Hidden Damage in Fire Pumps
Fire pumps, unlike other pumps are not used continuously. They are generally tested regularly to insure performance, should they be needed. They are mandated to be sealed with mechanical packing in most cases, which can be detrimental to the life of the pump due to corrosion and wear.
Corrosion is an oxidation reaction which occurs when moisture and oxygen contacts the metal pump casing and impeller. We see the effects as iron oxide which is also known as rust. The cycle of performance testing allows fluid and air (which contains oxygen) to cycle within the pump via mechanical packing. Mechanical packing is used to seal the pump shaft but can enable corrosion.

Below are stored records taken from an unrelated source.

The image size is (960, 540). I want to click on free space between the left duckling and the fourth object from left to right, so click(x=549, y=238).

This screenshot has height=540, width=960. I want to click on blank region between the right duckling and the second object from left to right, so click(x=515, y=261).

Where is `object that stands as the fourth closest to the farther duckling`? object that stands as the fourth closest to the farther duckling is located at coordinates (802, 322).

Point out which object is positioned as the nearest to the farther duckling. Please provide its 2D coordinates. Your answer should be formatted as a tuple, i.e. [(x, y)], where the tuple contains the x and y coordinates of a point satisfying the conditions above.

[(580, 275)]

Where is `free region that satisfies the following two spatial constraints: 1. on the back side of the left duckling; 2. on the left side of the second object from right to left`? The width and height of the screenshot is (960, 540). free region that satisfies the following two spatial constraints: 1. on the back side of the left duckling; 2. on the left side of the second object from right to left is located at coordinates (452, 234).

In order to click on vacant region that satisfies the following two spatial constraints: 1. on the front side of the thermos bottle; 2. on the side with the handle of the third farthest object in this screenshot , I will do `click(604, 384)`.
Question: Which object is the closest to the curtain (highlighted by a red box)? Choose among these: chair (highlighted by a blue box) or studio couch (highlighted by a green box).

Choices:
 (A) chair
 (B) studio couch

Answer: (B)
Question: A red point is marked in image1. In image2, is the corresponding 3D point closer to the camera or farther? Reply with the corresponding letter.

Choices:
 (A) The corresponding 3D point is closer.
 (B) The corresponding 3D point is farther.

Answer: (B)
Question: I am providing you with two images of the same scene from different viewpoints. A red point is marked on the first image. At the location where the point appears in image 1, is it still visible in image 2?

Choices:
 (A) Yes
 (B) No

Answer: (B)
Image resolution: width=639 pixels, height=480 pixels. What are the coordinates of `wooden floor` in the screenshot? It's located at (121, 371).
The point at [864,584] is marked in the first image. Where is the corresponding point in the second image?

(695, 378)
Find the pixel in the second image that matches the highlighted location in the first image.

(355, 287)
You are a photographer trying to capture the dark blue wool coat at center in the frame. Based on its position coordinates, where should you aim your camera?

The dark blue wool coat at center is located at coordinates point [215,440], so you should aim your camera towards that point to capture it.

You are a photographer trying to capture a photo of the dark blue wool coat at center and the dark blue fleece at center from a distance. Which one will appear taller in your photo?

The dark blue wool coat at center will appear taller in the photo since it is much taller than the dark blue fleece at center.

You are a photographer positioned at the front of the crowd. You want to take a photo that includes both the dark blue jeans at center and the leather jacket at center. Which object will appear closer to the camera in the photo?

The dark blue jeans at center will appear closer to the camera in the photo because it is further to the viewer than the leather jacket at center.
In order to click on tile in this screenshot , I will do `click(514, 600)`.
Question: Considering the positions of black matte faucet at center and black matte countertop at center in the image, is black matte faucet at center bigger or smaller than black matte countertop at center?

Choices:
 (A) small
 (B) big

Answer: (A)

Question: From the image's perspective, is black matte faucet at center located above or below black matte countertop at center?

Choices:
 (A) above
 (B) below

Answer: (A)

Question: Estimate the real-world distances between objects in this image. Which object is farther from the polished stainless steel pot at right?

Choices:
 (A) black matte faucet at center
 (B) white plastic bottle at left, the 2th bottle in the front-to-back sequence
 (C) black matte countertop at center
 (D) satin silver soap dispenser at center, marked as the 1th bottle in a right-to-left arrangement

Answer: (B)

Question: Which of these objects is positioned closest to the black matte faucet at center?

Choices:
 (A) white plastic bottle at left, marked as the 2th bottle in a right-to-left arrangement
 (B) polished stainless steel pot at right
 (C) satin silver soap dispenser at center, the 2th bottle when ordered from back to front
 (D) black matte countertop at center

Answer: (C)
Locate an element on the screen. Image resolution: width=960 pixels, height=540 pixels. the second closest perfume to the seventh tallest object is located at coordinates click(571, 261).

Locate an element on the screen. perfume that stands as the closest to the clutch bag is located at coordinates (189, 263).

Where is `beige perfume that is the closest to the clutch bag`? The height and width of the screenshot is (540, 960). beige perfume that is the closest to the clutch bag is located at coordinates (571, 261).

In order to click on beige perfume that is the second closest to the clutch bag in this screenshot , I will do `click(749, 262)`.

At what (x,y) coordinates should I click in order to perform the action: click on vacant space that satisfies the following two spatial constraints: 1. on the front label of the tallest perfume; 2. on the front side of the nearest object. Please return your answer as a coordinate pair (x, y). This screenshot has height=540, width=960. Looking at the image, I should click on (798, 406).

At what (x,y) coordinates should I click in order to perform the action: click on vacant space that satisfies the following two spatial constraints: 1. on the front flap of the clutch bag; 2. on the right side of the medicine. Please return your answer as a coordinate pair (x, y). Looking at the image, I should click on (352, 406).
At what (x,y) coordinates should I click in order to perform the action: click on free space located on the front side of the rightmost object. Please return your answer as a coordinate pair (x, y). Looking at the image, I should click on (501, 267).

The rate of corrosion and resulting damage is difficult to gauge unless the casing is removed. If corrosion compromises the casing shape, the pumps performance will decline. Corrosion can also occur in the pump’s stuffing box making successful shaft sealing difficult or impossible.
Mechanical packing mounted inside the stuffing box (See figure 3) must be loaded with a packing “gland” to enable intimate contact with the pump sleeve. This intimate contact causes wear on the pump sleeve over time. If the sleeve is substantially worn, then it must be replaced to effect a seal.
In order to determine if the pump is damaged, the pump casing must be dis-assembled and examined for corrosion and wear (See figure 2). Metal surfaces must be cleaned and the pump sleeve outside diameter must be checked to determine if it meets manufacturers specification. If it does not, it must be replaced.
Mounted on each side of the impeller (See figure 3) are wear rings which are designed to inhibit re-circulation from the pump discharge to the pump suction. Corrosion around and erosion between these wear rings can allow re-circulation which will reduce pump performance. In this case these rings and the pump bearings must be replaced to re-establish the pumps performance. If the casing is badly corroded, pump replacement may be necessary.